Curated by Carolina Brook and Valter Curzi, the exhibition explores Rome’s rise to international
fame in the eighteenth century thanks to the rediscovery of Classical Antiquity and its rapid adoption as a model for the arts, learning and style across Europe. Rome and Antiquity is divided into seven distinct sections – ruins and antique statues; Roman archaeological digs in the eighteenth century; restoration, falsification and art dealership; the Roman workshops of Bartolomeo Cavaceppi and Giovanni Battista Piranesi and the market in antiquities; the teaching of the Academies; style and interior décor; and finally, artists inspired by classical antiquity - that gently guide the visitor through the 140 works on display, including sculptures, paintings, decorative art and archaeological remains.

Following what has proven to be a successful blueprint for previous exhibitions at the Museo della Fondazione Roma, each area is also given its own distinct identity thanks to the skillful and often surprising hanging of the work. The floor of the first room, for example, with its focus on views of ancient Rome and landscapes dotted with monuments and magnificent ruins, is casually littered with a few fallen capitals, whilst in the room dedicated to Cavaceppi and Piranesi, the sculptures and vases are arranged on rough wooden shelves to create the atmosphere of an eighteenth century workshop. Visitors are even able to admire, albeit virtually, the stunning colours, decorations and light in Nero's luxurious residence the Domus Aurea, via an impressive video reconstruction of the site designed by Stefano Borghini and Raffaele Carlani.
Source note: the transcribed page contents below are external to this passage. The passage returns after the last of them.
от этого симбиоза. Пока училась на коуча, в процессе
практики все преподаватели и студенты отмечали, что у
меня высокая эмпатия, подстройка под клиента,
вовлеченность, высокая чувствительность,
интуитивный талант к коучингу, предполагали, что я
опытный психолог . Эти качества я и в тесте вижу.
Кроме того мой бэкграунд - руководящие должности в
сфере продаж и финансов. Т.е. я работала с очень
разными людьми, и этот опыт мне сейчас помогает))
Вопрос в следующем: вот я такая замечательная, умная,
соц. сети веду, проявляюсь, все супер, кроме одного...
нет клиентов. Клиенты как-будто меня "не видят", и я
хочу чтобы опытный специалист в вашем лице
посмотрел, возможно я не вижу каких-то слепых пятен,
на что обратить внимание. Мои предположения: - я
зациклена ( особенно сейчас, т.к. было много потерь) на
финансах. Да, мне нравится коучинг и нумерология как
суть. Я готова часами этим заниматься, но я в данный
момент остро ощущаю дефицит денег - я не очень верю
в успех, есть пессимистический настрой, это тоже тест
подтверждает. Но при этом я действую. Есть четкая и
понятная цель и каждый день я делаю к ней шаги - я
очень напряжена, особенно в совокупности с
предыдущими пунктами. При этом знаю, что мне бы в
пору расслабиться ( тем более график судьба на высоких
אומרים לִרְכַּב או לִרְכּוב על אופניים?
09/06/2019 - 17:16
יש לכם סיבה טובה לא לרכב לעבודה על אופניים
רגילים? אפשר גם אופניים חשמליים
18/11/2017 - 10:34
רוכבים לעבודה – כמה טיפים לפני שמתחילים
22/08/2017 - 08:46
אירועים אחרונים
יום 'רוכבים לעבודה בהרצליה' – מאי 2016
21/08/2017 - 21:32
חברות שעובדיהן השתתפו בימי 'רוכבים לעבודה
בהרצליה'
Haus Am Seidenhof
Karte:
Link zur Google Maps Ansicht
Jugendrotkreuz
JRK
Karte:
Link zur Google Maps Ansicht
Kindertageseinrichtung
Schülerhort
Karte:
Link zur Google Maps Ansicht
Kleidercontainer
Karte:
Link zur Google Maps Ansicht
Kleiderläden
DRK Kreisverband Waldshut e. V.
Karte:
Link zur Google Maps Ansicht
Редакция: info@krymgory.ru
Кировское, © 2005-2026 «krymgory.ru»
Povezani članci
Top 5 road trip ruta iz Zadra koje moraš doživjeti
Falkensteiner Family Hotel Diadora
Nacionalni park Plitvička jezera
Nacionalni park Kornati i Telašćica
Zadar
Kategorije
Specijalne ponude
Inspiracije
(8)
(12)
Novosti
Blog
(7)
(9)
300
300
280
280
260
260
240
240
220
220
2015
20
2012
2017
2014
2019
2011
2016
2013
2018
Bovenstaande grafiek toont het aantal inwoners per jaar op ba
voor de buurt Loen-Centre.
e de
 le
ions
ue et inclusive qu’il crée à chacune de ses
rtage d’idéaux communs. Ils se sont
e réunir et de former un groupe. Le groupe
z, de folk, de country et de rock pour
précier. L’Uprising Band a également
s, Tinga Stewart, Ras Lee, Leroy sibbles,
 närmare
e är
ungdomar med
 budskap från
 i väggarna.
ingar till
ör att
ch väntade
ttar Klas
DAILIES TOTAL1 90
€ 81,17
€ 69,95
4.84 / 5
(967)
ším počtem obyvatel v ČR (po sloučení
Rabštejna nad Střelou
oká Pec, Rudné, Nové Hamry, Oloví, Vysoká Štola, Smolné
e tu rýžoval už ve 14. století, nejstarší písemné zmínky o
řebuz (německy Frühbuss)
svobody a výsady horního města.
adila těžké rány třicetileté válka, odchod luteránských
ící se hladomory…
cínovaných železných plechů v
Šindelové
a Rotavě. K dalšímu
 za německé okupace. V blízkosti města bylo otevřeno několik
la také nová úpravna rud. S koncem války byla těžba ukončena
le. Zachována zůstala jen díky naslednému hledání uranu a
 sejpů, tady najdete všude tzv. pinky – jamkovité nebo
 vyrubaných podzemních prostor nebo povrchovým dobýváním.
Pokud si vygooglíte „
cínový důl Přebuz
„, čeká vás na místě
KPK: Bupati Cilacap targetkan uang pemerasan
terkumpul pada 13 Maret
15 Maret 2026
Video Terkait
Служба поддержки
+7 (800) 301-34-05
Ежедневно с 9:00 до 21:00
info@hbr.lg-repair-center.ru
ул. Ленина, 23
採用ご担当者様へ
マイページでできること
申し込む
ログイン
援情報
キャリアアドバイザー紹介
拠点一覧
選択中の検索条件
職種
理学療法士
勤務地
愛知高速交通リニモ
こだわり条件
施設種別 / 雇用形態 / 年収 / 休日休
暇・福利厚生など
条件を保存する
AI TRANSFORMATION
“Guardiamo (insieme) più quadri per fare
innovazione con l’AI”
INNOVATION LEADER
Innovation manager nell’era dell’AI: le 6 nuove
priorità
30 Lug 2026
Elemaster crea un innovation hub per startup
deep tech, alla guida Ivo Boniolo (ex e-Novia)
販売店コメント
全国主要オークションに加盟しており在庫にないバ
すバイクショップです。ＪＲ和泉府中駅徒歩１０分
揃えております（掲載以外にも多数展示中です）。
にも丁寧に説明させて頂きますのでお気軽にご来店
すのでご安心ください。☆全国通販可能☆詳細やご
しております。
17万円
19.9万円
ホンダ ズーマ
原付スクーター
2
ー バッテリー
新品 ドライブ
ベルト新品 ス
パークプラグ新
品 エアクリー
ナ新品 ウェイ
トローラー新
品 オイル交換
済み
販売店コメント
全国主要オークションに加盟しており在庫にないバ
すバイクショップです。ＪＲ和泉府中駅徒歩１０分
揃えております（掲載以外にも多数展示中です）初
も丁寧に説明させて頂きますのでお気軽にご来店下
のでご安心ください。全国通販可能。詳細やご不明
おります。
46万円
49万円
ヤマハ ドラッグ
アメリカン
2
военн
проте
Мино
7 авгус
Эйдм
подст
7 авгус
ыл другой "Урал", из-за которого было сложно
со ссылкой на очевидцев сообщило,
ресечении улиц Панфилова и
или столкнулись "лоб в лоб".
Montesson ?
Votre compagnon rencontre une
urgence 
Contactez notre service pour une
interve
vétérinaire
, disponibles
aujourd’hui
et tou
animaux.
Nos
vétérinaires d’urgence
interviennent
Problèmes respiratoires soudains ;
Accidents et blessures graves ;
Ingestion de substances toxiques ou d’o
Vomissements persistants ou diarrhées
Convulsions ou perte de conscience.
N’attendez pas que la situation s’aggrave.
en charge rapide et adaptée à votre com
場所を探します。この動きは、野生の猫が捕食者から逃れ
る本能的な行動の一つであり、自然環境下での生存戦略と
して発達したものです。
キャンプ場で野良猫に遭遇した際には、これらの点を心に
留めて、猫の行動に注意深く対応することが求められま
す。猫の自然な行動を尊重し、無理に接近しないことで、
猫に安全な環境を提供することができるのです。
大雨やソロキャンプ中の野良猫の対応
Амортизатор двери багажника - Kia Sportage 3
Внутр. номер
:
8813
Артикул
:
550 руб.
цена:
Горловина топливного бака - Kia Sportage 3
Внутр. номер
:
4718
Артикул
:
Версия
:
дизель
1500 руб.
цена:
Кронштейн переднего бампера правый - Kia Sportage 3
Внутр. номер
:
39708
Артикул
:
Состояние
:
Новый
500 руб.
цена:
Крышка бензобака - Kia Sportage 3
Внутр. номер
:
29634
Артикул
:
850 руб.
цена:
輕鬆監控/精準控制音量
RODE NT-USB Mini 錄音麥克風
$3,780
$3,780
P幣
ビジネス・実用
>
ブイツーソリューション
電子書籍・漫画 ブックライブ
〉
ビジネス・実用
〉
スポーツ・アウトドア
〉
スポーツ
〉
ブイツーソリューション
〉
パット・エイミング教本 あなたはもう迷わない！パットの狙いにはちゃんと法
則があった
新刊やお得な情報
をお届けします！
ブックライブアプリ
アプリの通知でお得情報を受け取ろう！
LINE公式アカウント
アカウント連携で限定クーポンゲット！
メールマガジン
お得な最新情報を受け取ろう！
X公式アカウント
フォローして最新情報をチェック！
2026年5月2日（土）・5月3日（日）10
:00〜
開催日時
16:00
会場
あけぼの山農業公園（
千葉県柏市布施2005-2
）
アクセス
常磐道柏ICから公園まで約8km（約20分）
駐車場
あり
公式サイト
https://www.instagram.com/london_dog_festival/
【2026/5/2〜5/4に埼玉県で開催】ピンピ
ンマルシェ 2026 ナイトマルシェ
A feast for the eyes, there is much to enjoy in this exhibition, but I particularly liked the views of The Pantheon and The Tomb of Cecilia Metella; manufactured using the Florentine pietra dura technique of inlaid polished stones, it wasn't until I got close to these works that I realised, with a gasp, that they weren't actually paintings. I was also mesmerized by Giovanni Volpato's small bust of Pius VI with the Herm of Pericles, an absolutely exquisite work in biscuit porcelain. Climbing several steps up into the third section, one finds oneself face to face with the breathtakingly beautiful Minerva d’Orsay holding a tiny owl (on loan from the Louvre). The gold onyx body is a Roman archaeological find from the 2nd century AD which was restored in the eighteenth century with the addition of a white marble portrait head of a helmeted Minerva and a pair of white marble arms. Not surprisingly, this masterpiece has been used in the poster campaign for the exhibition - more than any other work, it seems to embody the marriage of classical Roman antiquity and contemporary eighteenth century art and the very spirit of the show as a whole.

Highly recommended.

Rome and Antiquity. Reality and vision in the eighteenth century is curated by Carolina Brook and Valter Curzi and continues at the Museo della Fondazione Roma, Palazzo Sciarra (entrance on Via Marco Minghetti) until 6 March, 2011.